PLEASE ALSO NOTE THAT THE ORDERING OF GAMES MATTERS somewhat, so please make sure all of your games are reported in order. It doesn't matter if you post your game after someone else who finished after you, so long as each player's games are in order - throw that order off, and you will get off somehow. Also, please make sure EACH GAME IS IN THERE JUST ONCE. If it's in there twice, I will assume you played twice with the same outcome, and rate both. Now, I would encourage both players to check and make sure the thing is put in correctly, but don't double-rate the thing in the mean-time.
My suggestion would be to put in the IDs as soon as the game is made, to hold your spot for the game, and then fill in the results afterwards.
Feel free to put names in rather than IDs TEMPORARILY (i.e. you want to finish out a string of games with the same guy before putting all the results in all nice-like), but don't leave them in there, as I haven't written a program to parse this information.
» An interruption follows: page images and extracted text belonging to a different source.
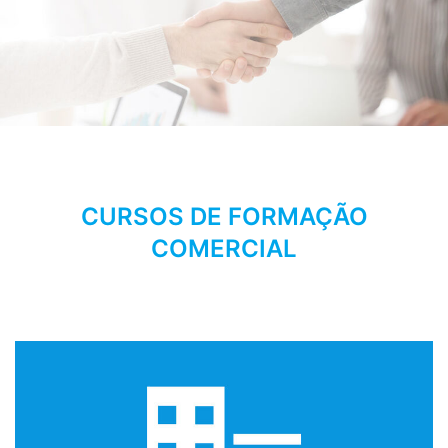
CURSOS DE FORMAÇÃO
COMERCIAL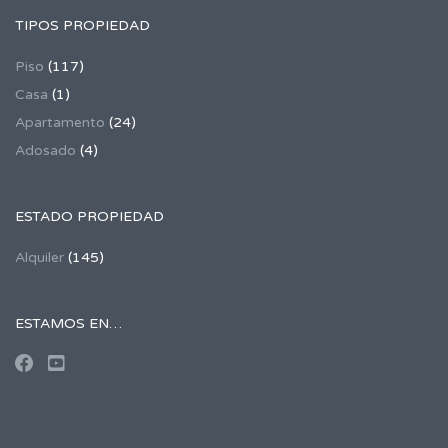
TIPOS PROPIEDAD
Piso
(117)
Casa
(1)
Apartamento
(24)
Adosado
(4)
ESTADO PROPIEDAD
Alquiler
(145)
ESTAMOS EN…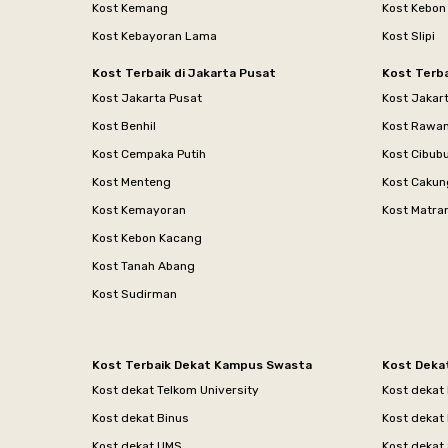
Kost Kemang
Kost Kebon
Kost Kebayoran Lama
Kost Slipi
Kost Terbaik di Jakarta Pusat
Kost Terba
Kost Jakarta Pusat
Kost Jakar
Kost Benhil
Kost Rawa
Kost Cempaka Putih
Kost Cibub
Kost Menteng
Kost Cakun
Kost Kemayoran
Kost Matr
Kost Kebon Kacang
Kost Tanah Abang
Kost Sudirman
Kost Terbaik Dekat Kampus Swasta
Kost Deka
Kost dekat Telkom University
Kost dekat
Kost dekat Binus
Kost dekat
Kost dekat UMS
Kost dekat 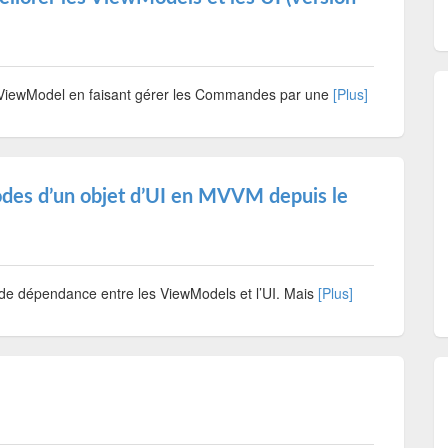
un ViewModel en faisant gérer les Commandes par une
[Plus]
des d’un objet d’UI en MVVM depuis le
as de dépendance entre les ViewModels et l’UI. Mais
[Plus]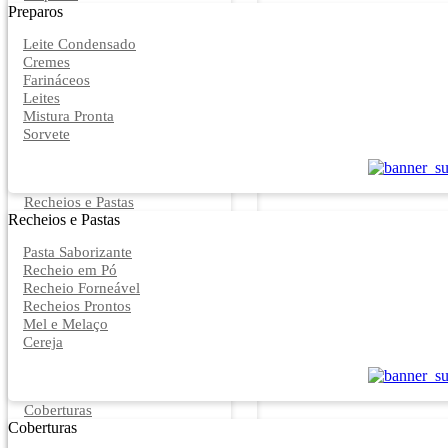
Preparos
Leite Condensado
Cremes
Farináceos
Leites
Mistura Pronta
Sorvete
Recheios e Pastas
Recheios e Pastas
Pasta Saborizante
Recheio em Pó
Recheio Forneável
Recheios Prontos
Mel e Melaço
Cereja
Coberturas
Coberturas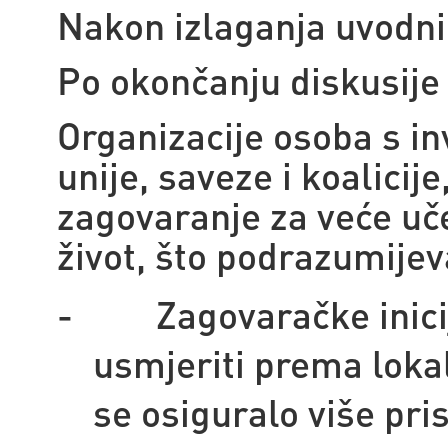
Nakon izlaganja uvodni
Po okončanju diskusije 
Organizacije osoba s in
unije, saveze i koalicije
zagovaranje za veće uč
život, što podrazumijev
-
Zagovaračke inici
usmjeriti prema loka
se osiguralo više pri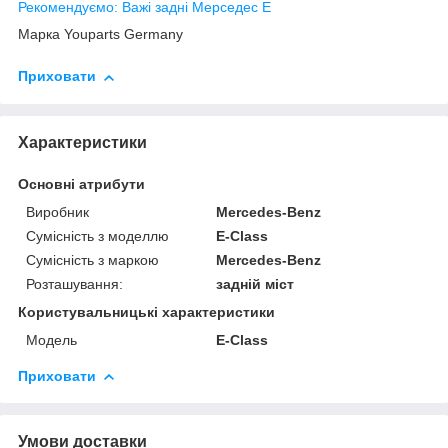
Рекомендуємо: Важі задні Мерседес Е
Марка Youparts Germany
Приховати
Характеристики
Основні атрибути
Виробник
Mercedes-Benz
Сумісність з моделлю
E-Class
Сумісність з маркою
Mercedes-Benz
Розташування:
задній міст
Користувальницькі характеристики
Модель
E-Class
Приховати
Умови доставки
I would suggest a particular lobby for these games - say Outpost II, which should otherwise be largely deserted. You can put your ID stamp on the game. But however you want to find matches, I don't care, so long as both players are in the system. Also, these don't have to be Goko games - they can be any games you want, so long as both players are in the system and agree to it.
I may have some bugs some days which stop me from running the ratings immediately. Please try not to fret too much over this - I do have other things to do, and a bug is going to probably take longer than the time I have to devote to this, at least until I can get a break, or more likely, home from work (unless I am lucky and it's incredibly simple). The effect on your rating will be nothing, except your inability to see it for a while.
Also, you can probably expect about a day's worth of lag between signing up and being 'active', i.e. having your name appear in the list and me getting the google doc stuff to you.